Co-incubation of oxidized low-density lipoprotein (ox-LDL) with human mononuclear cell lines (THP-1) can model foam cells in AS pathology. In vitro, exosomal lncRNA LIPCAR could be transferred from ox-LDL-treated THP-1 cells to VSMCs, resulting in the upregulation of CDK2 and PCNA, which remarkably promoted the viability and migration of VSMCs (151). Another study showed that miR-106a-3p was increased in exosomes from ox-LDL-induced THP-1 cells and could promote cell proliferation and repress cell apoptosis of VSMCs (152). It was proposed that exosome-derived miR-106a-3p could directly bind CASP9 and repress the caspase signaling pathway in VSMCs (152). In contrast, studies suggesting that exosomes may inhibit VSMC migration are uncommon. Exosomal LINC01005 from ox-LDL-treated ECs promoted VSMC phenotype switching, proliferation, and migration by regulating the miR-128-3p/KLF4 axis (153). KLF4 silencing and miR-128-3p mimic alone abrogated the ox-LDL-Exo-mediated promotion of VSMC phenotype switching, proliferation, and migration (153).

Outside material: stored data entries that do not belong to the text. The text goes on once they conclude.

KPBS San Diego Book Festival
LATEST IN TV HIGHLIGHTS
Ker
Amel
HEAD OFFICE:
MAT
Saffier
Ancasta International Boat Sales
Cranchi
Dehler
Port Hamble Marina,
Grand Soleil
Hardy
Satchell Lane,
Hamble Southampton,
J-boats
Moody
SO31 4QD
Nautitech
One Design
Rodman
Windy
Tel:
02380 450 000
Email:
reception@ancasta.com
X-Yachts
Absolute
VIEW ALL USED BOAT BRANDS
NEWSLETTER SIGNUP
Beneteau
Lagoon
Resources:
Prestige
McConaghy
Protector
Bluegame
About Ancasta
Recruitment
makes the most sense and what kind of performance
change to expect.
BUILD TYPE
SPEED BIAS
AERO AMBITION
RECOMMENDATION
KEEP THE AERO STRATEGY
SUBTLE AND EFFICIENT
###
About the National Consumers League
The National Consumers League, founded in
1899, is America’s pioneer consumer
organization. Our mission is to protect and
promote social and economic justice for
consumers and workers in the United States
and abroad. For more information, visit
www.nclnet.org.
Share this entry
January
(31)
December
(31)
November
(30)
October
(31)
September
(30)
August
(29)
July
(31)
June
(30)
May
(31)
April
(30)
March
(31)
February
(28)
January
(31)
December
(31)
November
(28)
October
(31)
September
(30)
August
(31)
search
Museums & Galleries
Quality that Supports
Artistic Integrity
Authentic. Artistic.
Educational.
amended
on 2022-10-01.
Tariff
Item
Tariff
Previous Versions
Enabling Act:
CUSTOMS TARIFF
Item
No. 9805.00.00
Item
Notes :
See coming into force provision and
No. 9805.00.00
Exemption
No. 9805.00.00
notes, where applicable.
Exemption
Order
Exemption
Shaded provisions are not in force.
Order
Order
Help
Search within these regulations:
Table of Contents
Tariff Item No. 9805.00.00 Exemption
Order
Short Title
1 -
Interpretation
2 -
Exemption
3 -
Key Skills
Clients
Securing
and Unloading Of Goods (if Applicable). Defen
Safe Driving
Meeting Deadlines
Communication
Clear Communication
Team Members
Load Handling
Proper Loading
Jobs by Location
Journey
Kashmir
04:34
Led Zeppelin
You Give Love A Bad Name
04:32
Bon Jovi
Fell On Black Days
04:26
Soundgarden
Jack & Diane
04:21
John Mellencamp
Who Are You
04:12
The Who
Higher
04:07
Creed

Exosomes, plaque instability and thrombosis

Hyperglycaemia is known to increase haemopoiesis in the bone marrow, thereby increasing the levels of monocytes and neutrophils, which readily enter the lesions of AS-susceptible mice and increase the burden on macrophages, accelerating AS (154). Compared to nondiabetic AS plaques, diabetic plaques are prone to becoming vulnerable AS plaques with abundant foam cells, larger necrotic core sizes, a greater extent of SMC, higher levels of macrophage apoptosis, and increased infiltration of inflammatory cells (155). Bouchareychas et al. (156) showed that exosomes from BMDMs exposed to high concentrations of glucose increased the number of hematopoietic and myeloid cells in the circulation of ApoE^−/− mice, leading to an increase in the number of macrophages in the lesion, as well as an increase in the area of apoptosis and AS progression. The mechanism involved the delivery of miR-486-5p via BMDM-derived exosomes to macrophages and a significant reduction in ABCA1 mRNA expression in macrophages. Liu et al. (157) also demonstrated that miR-486-5p reduced ABCA1 expression in THP-1 macrophages. Wang et al. (158) showed that insulin-resistant adipocytes increased the vulnerability of aortic plaques in diabetic ApoE^−/− mice by secreting exosomes containing sonic hedgehog (shh). The factor shh activated intracellular pathways by binding the Patched (Ptch) receptor on recipient cells (HUVECs and murine aortic endothelial cells), increasing the expression levels of TNF-α, IL-1β, IL-6, vascular endothelial growth factor A (VEGF-A), ICAM-1, matrix metalloproteinase-2 (MMP2), and MMP9 in plaques and promoting vasa vasorum (VV) angiogenesis. The VV is an important entry pathway for immune cells, promoting the development of chronic inflammatory and necrotic cores and leading to plaque instability (159).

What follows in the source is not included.